━━ Data listing

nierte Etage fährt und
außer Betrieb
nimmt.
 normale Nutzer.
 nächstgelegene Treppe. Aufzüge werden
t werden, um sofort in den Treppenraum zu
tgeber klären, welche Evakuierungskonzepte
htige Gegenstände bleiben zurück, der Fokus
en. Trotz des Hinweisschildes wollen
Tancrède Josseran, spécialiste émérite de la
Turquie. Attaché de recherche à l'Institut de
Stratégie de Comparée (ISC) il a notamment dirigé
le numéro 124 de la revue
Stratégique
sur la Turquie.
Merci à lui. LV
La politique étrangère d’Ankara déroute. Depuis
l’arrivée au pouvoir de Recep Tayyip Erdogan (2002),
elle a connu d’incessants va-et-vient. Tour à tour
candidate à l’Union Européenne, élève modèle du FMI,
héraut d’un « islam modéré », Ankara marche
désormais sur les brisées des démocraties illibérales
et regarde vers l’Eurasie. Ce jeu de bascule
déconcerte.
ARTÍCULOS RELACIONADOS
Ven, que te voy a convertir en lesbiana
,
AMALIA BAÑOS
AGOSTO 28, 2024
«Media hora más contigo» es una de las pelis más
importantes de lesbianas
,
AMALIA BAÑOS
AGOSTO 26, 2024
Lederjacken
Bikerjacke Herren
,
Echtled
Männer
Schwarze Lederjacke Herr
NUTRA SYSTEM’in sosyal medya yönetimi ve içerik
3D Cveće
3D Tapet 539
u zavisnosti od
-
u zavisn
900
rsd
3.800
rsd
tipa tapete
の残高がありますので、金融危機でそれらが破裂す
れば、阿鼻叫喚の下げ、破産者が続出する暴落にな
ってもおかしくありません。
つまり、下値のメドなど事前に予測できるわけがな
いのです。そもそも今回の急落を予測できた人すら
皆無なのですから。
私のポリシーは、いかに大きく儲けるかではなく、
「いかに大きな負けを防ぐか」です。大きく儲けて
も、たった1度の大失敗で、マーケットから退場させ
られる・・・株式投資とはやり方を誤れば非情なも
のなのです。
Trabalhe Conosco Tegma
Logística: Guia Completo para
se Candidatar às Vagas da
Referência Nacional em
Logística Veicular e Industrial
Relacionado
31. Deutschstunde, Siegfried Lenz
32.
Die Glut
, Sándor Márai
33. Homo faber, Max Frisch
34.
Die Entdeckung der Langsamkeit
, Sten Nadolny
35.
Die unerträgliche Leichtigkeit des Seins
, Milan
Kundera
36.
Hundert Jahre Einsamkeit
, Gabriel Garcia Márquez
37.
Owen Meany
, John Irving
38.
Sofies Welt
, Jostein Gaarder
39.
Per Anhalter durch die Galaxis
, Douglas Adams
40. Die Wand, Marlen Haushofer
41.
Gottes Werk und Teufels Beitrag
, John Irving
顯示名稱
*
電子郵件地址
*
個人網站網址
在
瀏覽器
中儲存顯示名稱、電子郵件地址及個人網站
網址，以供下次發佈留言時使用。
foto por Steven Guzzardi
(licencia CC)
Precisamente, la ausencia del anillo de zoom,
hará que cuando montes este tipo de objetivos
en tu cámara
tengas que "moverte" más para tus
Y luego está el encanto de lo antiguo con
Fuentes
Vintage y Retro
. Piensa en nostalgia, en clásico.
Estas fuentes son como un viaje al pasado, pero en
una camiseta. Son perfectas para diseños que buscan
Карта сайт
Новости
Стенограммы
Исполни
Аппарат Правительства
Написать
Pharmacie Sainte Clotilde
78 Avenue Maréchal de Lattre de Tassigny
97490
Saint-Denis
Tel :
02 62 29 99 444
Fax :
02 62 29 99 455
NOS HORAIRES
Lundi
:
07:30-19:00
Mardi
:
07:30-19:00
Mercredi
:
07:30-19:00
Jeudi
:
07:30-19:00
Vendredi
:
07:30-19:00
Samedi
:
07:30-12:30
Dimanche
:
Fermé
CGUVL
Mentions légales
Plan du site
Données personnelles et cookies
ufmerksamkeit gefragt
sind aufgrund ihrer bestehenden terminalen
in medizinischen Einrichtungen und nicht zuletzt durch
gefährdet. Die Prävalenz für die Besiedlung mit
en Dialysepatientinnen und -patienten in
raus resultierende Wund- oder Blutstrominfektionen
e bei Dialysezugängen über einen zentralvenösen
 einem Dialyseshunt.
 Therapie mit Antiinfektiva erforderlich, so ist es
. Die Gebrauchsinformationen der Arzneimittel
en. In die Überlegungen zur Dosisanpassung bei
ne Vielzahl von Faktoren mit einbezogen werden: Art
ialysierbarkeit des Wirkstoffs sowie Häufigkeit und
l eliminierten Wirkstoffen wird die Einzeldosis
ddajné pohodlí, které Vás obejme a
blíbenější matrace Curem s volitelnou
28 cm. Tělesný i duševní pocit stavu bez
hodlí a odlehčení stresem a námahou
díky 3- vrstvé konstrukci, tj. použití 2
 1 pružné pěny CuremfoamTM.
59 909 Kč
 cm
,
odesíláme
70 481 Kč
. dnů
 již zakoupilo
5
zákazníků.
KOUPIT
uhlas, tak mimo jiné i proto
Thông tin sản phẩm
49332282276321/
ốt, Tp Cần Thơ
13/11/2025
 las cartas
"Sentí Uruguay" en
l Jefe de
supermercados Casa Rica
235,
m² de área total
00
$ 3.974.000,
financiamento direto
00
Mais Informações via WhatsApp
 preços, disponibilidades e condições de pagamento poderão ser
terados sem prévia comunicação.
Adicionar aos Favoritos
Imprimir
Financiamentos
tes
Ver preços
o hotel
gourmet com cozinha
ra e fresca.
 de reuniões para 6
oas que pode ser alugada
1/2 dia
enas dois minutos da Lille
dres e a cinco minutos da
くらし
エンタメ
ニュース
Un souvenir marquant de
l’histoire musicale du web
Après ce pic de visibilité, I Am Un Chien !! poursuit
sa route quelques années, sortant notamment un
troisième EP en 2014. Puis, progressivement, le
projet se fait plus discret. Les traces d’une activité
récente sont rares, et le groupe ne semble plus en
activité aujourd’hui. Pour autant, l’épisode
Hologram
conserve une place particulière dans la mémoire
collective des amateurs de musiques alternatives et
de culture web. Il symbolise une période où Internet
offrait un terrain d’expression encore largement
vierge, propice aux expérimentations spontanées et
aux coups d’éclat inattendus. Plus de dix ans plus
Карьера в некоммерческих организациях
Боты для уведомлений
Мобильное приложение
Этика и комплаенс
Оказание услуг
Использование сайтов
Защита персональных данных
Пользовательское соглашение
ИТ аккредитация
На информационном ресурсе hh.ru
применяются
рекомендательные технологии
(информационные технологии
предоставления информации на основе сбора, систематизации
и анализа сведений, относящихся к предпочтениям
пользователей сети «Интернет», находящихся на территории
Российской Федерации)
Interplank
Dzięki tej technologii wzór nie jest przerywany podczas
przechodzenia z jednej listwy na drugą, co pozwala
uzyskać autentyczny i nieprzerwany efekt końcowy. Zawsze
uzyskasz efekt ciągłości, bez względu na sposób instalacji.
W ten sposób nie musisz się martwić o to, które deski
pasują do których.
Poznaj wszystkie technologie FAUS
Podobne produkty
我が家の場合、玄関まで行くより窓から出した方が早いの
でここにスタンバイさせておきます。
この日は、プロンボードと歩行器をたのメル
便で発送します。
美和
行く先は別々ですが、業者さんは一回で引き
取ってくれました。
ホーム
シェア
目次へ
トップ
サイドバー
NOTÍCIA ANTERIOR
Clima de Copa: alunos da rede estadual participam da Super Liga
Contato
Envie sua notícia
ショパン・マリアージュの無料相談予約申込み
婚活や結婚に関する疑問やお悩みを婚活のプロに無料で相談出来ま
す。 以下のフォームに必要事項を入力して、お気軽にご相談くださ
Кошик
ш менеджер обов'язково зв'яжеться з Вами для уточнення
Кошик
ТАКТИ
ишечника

━━━━

• _What is being asked_: Repeat the entries shown above, every one, word for word.

• _Written answer_:
nierte Etage fährt und
außer Betrieb
nimmt.
 normale Nutzer.
 nächstgelegene Treppe. Aufzüge werden
t werden, um sofort in den Treppenraum zu
tgeber klären, welche Evakuierungskonzepte
htige Gegenstände bleiben zurück, der Fokus
en. Trotz des Hinweisschildes wollen
Tancrède Josseran, spécialiste émérite de la
Turquie. Attaché de recherche à l'Institut de
Stratégie de Comparée (ISC) il a notamment dirigé
le numéro 124 de la revue
Stratégique
sur la Turquie.
Merci à lui. LV
La politique étrangère d’Ankara déroute. Depuis
l’arrivée au pouvoir de Recep Tayyip Erdogan (2002),
elle a connu d’incessants va-et-vient. Tour à tour
candidate à l’Union Européenne, élève modèle du FMI,
héraut d’un « islam modéré », Ankara marche
désormais sur les brisées des démocraties illibérales
et regarde vers l’Eurasie. Ce jeu de bascule
déconcerte.
ARTÍCULOS RELACIONADOS
Ven, que te voy a convertir en lesbiana
,
AMALIA BAÑOS
AGOSTO 28, 2024
«Media hora más contigo» es una de las pelis más
importantes de lesbianas
,
AMALIA BAÑOS
AGOSTO 26, 2024
Lederjacken
Bikerjacke Herren
,
Echtled
Männer
Schwarze Lederjacke Herr
NUTRA SYSTEM’in sosyal medya yönetimi ve içerik
3D Cveće
3D Tapet 539
u zavisnosti od
-
u zavisn
900
rsd
3.800
rsd
tipa tapete
の残高がありますので、金融危機でそれらが破裂す
れば、阿鼻叫喚の下げ、破産者が続出する暴落にな
ってもおかしくありません。
つまり、下値のメドなど事前に予測できるわけがな
いのです。そもそも今回の急落を予測できた人すら
皆無なのですから。
私のポリシーは、いかに大きく儲けるかではなく、
「いかに大きな負けを防ぐか」です。大きく儲けて
も、たった1度の大失敗で、マーケットから退場させ
られる・・・株式投資とはやり方を誤れば非情なも
のなのです。
Trabalhe Conosco Tegma
Logística: Guia Completo para
se Candidatar às Vagas da
Referência Nacional em
Logística Veicular e Industrial
Relacionado
31. Deutschstunde, Siegfried Lenz
32.
Die Glut
, Sándor Márai
33. Homo faber, Max Frisch
34.
Die Entdeckung der Langsamkeit
, Sten Nadolny
35.
Die unerträgliche Leichtigkeit des Seins
, Milan
Kundera
36.
Hundert Jahre Einsamkeit
, Gabriel Garcia Márquez
37.
Owen Meany
, John Irving
38.
Sofies Welt
, Jostein Gaarder
39.
Per Anhalter durch die Galaxis
, Douglas Adams
40. Die Wand, Marlen Haushofer
41.
Gottes Werk und Teufels Beitrag
, John Irving
顯示名稱
*
電子郵件地址
*
個人網站網址
在
瀏覽器
中儲存顯示名稱、電子郵件地址及個人網站
網址，以供下次發佈留言時使用。
foto por Steven Guzzardi
(licencia CC)
Precisamente, la ausencia del anillo de zoom,
hará que cuando montes este tipo de objetivos
en tu cámara
tengas que "moverte" más para tus
Y luego está el encanto de lo antiguo con
Fuentes
Vintage y Retro
. Piensa en nostalgia, en clásico.
Estas fuentes son como un viaje al pasado, pero en
una camiseta. Son perfectas para diseños que buscan
Карта сайт
Новости
Стенограммы
Исполни
Аппарат Правительства
Написать
Pharmacie Sainte Clotilde
78 Avenue Maréchal de Lattre de Tassigny
97490
Saint-Denis
Tel :
02 62 29 99 444
Fax :
02 62 29 99 455
NOS HORAIRES
Lundi
:
07:30-19:00
Mardi
:
07:30-19:00
Mercredi
:
07:30-19:00
Jeudi
:
07:30-19:00
Vendredi
:
07:30-19:00
Samedi
:
07:30-12:30
Dimanche
:
Fermé
CGUVL
Mentions légales
Plan du site
Données personnelles et cookies
ufmerksamkeit gefragt
sind aufgrund ihrer bestehenden terminalen
in medizinischen Einrichtungen und nicht zuletzt durch
gefährdet. Die Prävalenz für die Besiedlung mit
en Dialysepatientinnen und -patienten in
raus resultierende Wund- oder Blutstrominfektionen
e bei Dialysezugängen über einen zentralvenösen
 einem Dialyseshunt.
 Therapie mit Antiinfektiva erforderlich, so ist es
. Die Gebrauchsinformationen der Arzneimittel
en. In die Überlegungen zur Dosisanpassung bei
ne Vielzahl von Faktoren mit einbezogen werden: Art
ialysierbarkeit des Wirkstoffs sowie Häufigkeit und
l eliminierten Wirkstoffen wird die Einzeldosis
ddajné pohodlí, které Vás obejme a
blíbenější matrace Curem s volitelnou
28 cm. Tělesný i duševní pocit stavu bez
hodlí a odlehčení stresem a námahou
díky 3- vrstvé konstrukci, tj. použití 2
 1 pružné pěny CuremfoamTM.
59 909 Kč
 cm
,
odesíláme
70 481 Kč
. dnů
 již zakoupilo
5
zákazníků.
KOUPIT
uhlas, tak mimo jiné i proto
Thông tin sản phẩm
49332282276321/
ốt, Tp Cần Thơ
13/11/2025
 las cartas
"Sentí Uruguay" en
l Jefe de
supermercados Casa Rica
235,
m² de área total
00
$ 3.974.000,
financiamento direto
00
Mais Informações via WhatsApp
 preços, disponibilidades e condições de pagamento poderão ser
terados sem prévia comunicação.
Adicionar aos Favoritos
Imprimir
Financiamentos
tes
Ver preços
o hotel
gourmet com cozinha
ra e fresca.
 de reuniões para 6
oas que pode ser alugada
1/2 dia
enas dois minutos da Lille
dres e a cinco minutos da
くらし
エンタメ
ニュース
Un souvenir marquant de
l’histoire musicale du web
Après ce pic de visibilité, I Am Un Chien !! poursuit
sa route quelques années, sortant notamment un
troisième EP en 2014. Puis, progressivement, le
projet se fait plus discret. Les traces d’une activité
récente sont rares, et le groupe ne semble plus en
activité aujourd’hui. Pour autant, l’épisode
Hologram
conserve une place particulière dans la mémoire
collective des amateurs de musiques alternatives et
de culture web. Il symbolise une période où Internet
offrait un terrain d’expression encore largement
vierge, propice aux expérimentations spontanées et
aux coups d’éclat inattendus. Plus de dix ans plus
Карьера в некоммерческих организациях
Боты для уведомлений
Мобильное приложение
Этика и комплаенс
Оказание услуг
Использование сайтов
Защита персональных данных
Пользовательское соглашение
ИТ аккредитация
На информационном ресурсе hh.ru
применяются
рекомендательные технологии
(информационные технологии
предоставления информации на основе сбора, систематизации
и анализа сведений, относящихся к предпочтениям
пользователей сети «Интернет», находящихся на территории
Российской Федерации)
Interplank
Dzięki tej technologii wzór nie jest przerywany podczas
przechodzenia z jednej listwy na drugą, co pozwala
uzyskać autentyczny i nieprzerwany efekt końcowy. Zawsze
uzyskasz efekt ciągłości, bez względu na sposób instalacji.
W ten sposób nie musisz się martwić o to, które deski
pasują do których.
Poznaj wszystkie technologie FAUS
Podobne produkty
我が家の場合、玄関まで行くより窓から出した方が早いの
でここにスタンバイさせておきます。
この日は、プロンボードと歩行器をたのメル
便で発送します。
美和
行く先は別々ですが、業者さんは一回で引き
取ってくれました。
ホーム
シェア
目次へ
トップ
サイドバー
NOTÍCIA ANTERIOR
Clima de Copa: alunos da rede estadual participam da Super Liga
Contato
Envie sua notícia
ショパン・マリアージュの無料相談予約申込み
婚活や結婚に関する疑問やお悩みを婚活のプロに無料で相談出来ま
す。 以下のフォームに必要事項を入力して、お気軽にご相談くださ
Кошик
ш менеджер обов'язково зв'яжеться з Вами для уточнення
Кошик
ТАКТИ
ишечника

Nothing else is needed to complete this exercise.